Il fit glisser la fermeture éclair avec une douceur infinie, puis se plaça derrière moi, ses mains entourant mon ventre. Dans le miroir, le contraste était saisissant. Lui, tout en noir, sombre, protecteur. Moi, en noir et blanc, le visage un peu plus rond mais rayonnant de cette aura que seule la grossesse donne.
— « Je veux que ces photos montrent qu'on est au-dessus de tout », murmurai-je en me calmant un peu. « Pas juste un couple de la cité qui a réussi, mais une dynastie. »
— « Ça le sera. Maintenant, sors de ce dressing avant que le photographe ne fasse une crise cardiaque à force d'attendre. »
POV : Ismaël
Le shooting commença. Au début, Kira fut impitoyable.
— « Non ! Pas ce profil ! On voit mon double menton ! »
— « L'éclairage est trop dur, je veux une lumière plus "miel" ! »
— « Monsieur le photographe, si vous reprenez une photo pendant que je respire fort, je vous renvoie sans vos honoraires ! »
Je voyais le pauvre photographe transpirer sous son masque. Yanis, lui, s'éclatait. Il portait exactement le même ensemble que moi, une version miniature qui le rendait incroyablement stylé. Il sautait partout, faisant des "dunks" imaginaires.
Puis, le moment des photos de couple arriva. J'assis Kira sur un fauteuil design en cuir blanc. Je me tins debout derrière elle, une main posée sur son épaule, l'autre sur son ventre.

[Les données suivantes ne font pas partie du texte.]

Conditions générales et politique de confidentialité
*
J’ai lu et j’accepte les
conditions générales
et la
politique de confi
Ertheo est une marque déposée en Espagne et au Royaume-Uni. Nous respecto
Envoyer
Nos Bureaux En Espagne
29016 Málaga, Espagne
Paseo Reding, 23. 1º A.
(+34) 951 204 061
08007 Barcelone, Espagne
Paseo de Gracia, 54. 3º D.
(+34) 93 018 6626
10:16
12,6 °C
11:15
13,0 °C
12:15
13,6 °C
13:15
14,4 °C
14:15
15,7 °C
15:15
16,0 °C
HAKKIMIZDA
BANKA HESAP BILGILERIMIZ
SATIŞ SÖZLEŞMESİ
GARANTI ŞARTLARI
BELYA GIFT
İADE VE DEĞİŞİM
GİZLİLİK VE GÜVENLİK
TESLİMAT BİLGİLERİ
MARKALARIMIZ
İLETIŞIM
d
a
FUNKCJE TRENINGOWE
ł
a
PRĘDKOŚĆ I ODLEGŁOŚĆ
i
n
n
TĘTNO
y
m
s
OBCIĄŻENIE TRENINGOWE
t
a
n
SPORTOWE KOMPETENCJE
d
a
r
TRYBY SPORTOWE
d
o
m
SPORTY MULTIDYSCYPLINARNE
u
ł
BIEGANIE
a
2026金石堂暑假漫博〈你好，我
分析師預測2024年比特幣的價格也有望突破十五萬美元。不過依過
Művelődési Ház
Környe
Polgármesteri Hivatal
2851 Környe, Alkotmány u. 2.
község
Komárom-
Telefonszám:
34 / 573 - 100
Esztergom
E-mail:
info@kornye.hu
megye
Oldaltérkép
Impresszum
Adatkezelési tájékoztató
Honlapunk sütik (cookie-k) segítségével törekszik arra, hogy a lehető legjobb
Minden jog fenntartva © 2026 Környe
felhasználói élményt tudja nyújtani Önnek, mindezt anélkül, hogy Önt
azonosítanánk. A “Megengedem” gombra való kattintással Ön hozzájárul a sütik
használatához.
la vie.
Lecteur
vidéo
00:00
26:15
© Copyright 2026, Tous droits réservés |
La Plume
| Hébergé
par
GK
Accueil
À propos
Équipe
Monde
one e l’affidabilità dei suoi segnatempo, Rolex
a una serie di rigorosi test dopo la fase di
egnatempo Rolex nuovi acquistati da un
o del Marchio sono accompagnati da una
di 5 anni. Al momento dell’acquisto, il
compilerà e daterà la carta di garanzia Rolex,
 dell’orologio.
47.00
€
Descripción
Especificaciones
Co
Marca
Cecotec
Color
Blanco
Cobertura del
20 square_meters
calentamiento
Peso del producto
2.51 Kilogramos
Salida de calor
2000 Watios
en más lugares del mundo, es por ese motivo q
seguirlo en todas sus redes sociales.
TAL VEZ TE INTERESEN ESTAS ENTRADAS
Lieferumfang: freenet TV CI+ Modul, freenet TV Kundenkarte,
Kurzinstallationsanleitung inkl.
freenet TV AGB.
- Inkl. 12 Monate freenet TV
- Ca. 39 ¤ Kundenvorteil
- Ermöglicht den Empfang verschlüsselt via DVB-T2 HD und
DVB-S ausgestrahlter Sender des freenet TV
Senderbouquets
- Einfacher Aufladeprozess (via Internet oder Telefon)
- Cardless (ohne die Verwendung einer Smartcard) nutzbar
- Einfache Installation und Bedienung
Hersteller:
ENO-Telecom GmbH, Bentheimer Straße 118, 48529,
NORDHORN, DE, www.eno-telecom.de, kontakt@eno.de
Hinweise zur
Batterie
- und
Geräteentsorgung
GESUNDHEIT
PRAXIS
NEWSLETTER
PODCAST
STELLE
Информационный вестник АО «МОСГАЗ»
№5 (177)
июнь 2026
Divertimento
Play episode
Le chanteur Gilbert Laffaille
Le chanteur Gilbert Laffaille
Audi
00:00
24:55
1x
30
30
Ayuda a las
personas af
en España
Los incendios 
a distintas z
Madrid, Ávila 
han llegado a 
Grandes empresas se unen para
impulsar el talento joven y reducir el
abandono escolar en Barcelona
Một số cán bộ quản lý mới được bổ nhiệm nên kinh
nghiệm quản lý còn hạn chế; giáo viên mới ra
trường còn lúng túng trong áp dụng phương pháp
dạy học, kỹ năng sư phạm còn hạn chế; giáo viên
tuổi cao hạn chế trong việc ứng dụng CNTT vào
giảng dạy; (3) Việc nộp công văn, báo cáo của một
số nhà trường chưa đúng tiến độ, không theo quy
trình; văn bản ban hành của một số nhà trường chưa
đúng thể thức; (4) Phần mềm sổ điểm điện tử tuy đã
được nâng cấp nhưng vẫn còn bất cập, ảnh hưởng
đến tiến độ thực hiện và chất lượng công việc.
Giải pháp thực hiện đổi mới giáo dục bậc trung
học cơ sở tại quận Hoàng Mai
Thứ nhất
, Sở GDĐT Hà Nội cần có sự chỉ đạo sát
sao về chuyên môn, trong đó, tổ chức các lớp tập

— « Souris, Kira », murmurai-je.
— « Je ne peux pas sourire, j'ai une crampe au mollet ! Et j'ai faim. Ismaël, j'ai envie de beignets au chocolat. Maintenant. »
— « On finit la série de photos, et je t'en achète un camion entier. »
— « Un camion ? Tu te moques de moi ? C'est une insulte à mon état ? »
Elle avait ce regard provocateur, celui qui me rendait fou. Malgré la fatigue, malgré les caprices, elle restait la seule personne capable de me tenir tête. Le photographe cliqua frénétiquement. Il avait saisi l'instant : l'intensité de notre duel permanent, la passion qui brûlait malgré la lourdeur du huitième mois.
POV : Kira
Après deux heures de poses, de changements de lumière et de trois pauses "pipi", je n'en pouvais plus. Je m'affalai sur le canapé, mes Jordan 1 "Panda" traînant sur le tapis de soie.
— « C'est bon, j'ai donné ma vie pour l'art », déclarai-je en éventant mon visage avec ma main. « Ismaël, mes beignets. Et je veux qu'ils soient chauds. »
Ismaël fit signe à Moussa, qui attendait dans le hall, de s'en occuper. Il revint s'asseoir près de moi, prenant mes pieds gonflés sur ses genoux pour les masser. Un geste qu'il n'aurait jamais fait devant ses hommes, mais ici, dans l'intimité de notre empire, il était juste mon mari.
— « Tu as été incroyable, la Lionne. Les photos sont lourdes. On dirait une campagne de pub pour le bonheur et la puissance. »
— « C'est parce qu'on est les meilleurs », répondis-je en fermant les yeux sous la pression de ses doigts. « Mais ne t'habitue pas trop à ce que je sois docile. Dès que ce bébé sort, je reprends les rênes de la boutique à 100%. »
— « Je n'en doute pas une seconde », rit-il.
Le salon était calme maintenant. Les lumières du studio s'éteignaient une à une. On était là, tous les trois (bientôt quatre), habillés en noir et blanc, symboles d'un équilibre trouvé dans le chaos. Le secret de la pilule semblait appartenir à une autre vie. Aujourd'hui, la seule chose qui comptait, c'était le battement de cœur que je sentais sous ma peau et la main d'Ismaël qui ne me lâchait pas.
— « Ismaël ? »
— « Ouais ? »
— « En fait... je ne veux plus de beignets. Je veux des sushis. »
Il leva les yeux au ciel, poussa un soupir de résignation, mais je vis ce petit sourire au coin de ses lèvres. Le Lion était dompté, du moins pour ce soir.